\documentclass[fullpage]{article}
\newtheorem{define}{Definition}
\input{preamble.tex}
\usepackage{amsmath}
\usepackage{amsfonts}
\usepackage{amssymb}
\DeclareMathOperator*{\argmin}{\arg\!\min}
\begin{document}
\lecture{20}{April 25, 2012}{Madhu Sudan}{Henry Yuen}
\section{Overview}
Today we talk about algebraic circuit lower bounds. Specifically we will show that computing the function $f(x_1,\ldots,x_n) = (x_1^r,\ldots,x_n^r)$ requires circuits of size $\Omega(n \log r)$. We will describe two proofs of this method: one is due to Strassen, which uses Bezout's theorem, and the other is by Smolensky, which uses elementary combinatorics. Between the two will be a brief interlude about Bezout's theorem.
\section{Strassen's Proof}
We will be working over algebraically closed fields $\mathbb{K}$. Let $C$ be an algebraic circuit of size $s$ computing the function $f(x_1,\ldots,x_n) = (x_1^r,\ldots,x_n^r)$. The inputs to this circuit are $x_1,\ldots,x_n$, and associate with each gate variables $y_1,\ldots,y_s$, and assume the variables $y_{s - n + 1},\ldots,y_{s}$ correspond to the output gates.
For each gate $y_i$ we can associate a polynomial $P_i(\vec{x},\vec{y})$ such that if gate $i$ were, say, adding the outputs of gates $j_1$ and $j_2$, then we set $P_i(\vec{x},\vec{y}) = y_i - (y_{j_1} + y_{j_2})$. Similarly, if gate $i$ were multiplying inputs $x_1$ and $x_2$ together, then we set $P_i(\vec{x},\vec{y}) = y_i - (x_1\times x_2)$. On input $x_1,\ldots,x_n$, one can view the operation of the circuit as solving the system of equations $\{P_i(\vec{x},\vec{y}) = 0\}$ for the unique setting of the variables $\{y_i\}$.
To obtain a lower bound on the size $s$ of the circuit, we restrict our attention to instances when the circuit $C$ will evaluate to the all $1$'s. That is, we will only consider inputs $x_1,\ldots,x_n$ such that $(x_1^r,\ldots,x_n^r) = (1,\ldots,1)$. Denote this restricted set of inputs $S$. Since $\mathbb{K}$ is algebraically closed, we know that $|S| = r^n$. By our characterization above, this restriction is equivalent to restricting the output gates $y_{s_n+1},\ldots,y_s$ to $1$. Then, the $P_i$'s become polynomials $\tilde{P}_i(x_1,\ldots,x_n,y_1,\ldots,y_{s-n})$.
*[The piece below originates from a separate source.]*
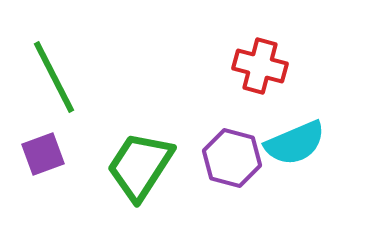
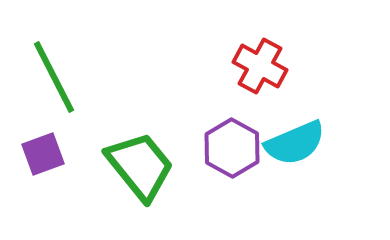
red cross: rotated 14 degrees clockwise
purple hexagon: moved 10 px up; rotated 14 degrees clockwise
green trapezoid: rotated 108 degrees clockwise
Observe that for every $(x_1,\ldots,x_n)\in S$, there is still a unique setting of the $y_1,\ldots,y_{s-n}$ that satisfy the equations $\tilde{P}_i(\vec{x},y_1,\ldots,y_{s-n}) = 0$. Furthermore, for $(x_1,\ldots,x_n)\notin S$, there is no solution of $y_i$'s that will satisfy the equations. Thus the system of equations $\tilde{P}_i(\vec{x},y_1,\ldots,y_{s-n}) = 0$ has exactly $|S| = r^n$ solutions.
\begin{theorem}[Classical Bezout's Theorem]
Let $\mathbb{K}$ be an algebraically closed field. Let $f_1,\ldots,f_m\in\mathbb{K}[x_1,\ldots,x_n]$ be such that total degree of $f_i$ is at most $d_i$. Then, the number of solutions to the equations $f_1(\vec{x}) = 0,\ldots,f_m(\vec{x}) = 0$ is either infinite or at most $\prod d_i$.
\end{theorem}
We can put Bezout's theorem to use by noting that the total degree of $P_i$ is at most $2$, and thus $\deg(\tilde{P}_i) \leq 2$ as well. Since we have argued that the number of common zeroes to $\{\tilde{P}_i\}$ is finite, Bezout's theorem gives that there must be at most $2^s$ solutions. We know that there are exactly $r^n$ solutions, so this gives that $s\geq n \log r$.
\medskip \noindent \emph{Note about the algebraic closure of} $\mathbb{K}$: This lower bound applies even if the field $\mathbb{K}$ were not algebraically closed, but only if the circuit $C$ computes the \emph{formal polynomials} $(x_1^r,\ldots,x_n^r)$. This is because we can ``lift'' the circuit $C$ to work in the closure of $\overline{\mathbb{K}}$, and since $C$ computes the formal polynomials $x_i^r$, it will work correctly in the closure, and thus we can apply the Strassen's proof to show that $C$ must have a superlinear size lower bound.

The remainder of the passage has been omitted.